(Saved entries)

──────────

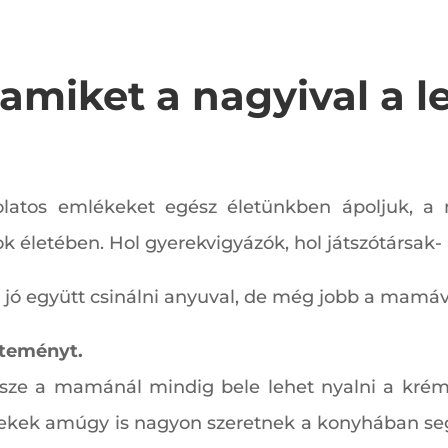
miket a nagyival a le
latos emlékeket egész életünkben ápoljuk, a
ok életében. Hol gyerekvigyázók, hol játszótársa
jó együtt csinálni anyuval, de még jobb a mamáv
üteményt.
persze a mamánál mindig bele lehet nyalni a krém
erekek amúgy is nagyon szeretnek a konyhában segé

──────────

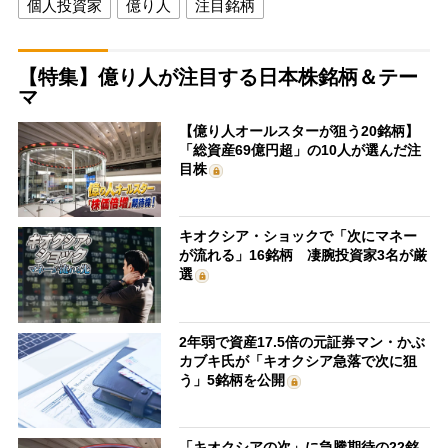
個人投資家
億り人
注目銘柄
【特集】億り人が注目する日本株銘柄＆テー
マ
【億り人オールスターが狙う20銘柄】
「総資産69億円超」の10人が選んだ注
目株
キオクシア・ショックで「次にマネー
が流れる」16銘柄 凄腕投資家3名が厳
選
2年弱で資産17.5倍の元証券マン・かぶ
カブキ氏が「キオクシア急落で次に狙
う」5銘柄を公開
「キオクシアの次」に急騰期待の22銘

──────────

Work instructions :: When you reach the line holding "miket a nagyival a le" in the records above, begin reproducing exactly, stop after the line holding "erekek amúgy is", and output nothing else.

Result below ::
miket a nagyival a le
latos emlékeket egész életünkben ápoljuk, a
ok életében. Hol gyerekvigyázók, hol játszótársa
jó együtt csinálni anyuval, de még jobb a mamáv
üteményt.
persze a mamánál mindig bele lehet nyalni a krém
erekek amúgy is nagyon szeretnek a konyhában segé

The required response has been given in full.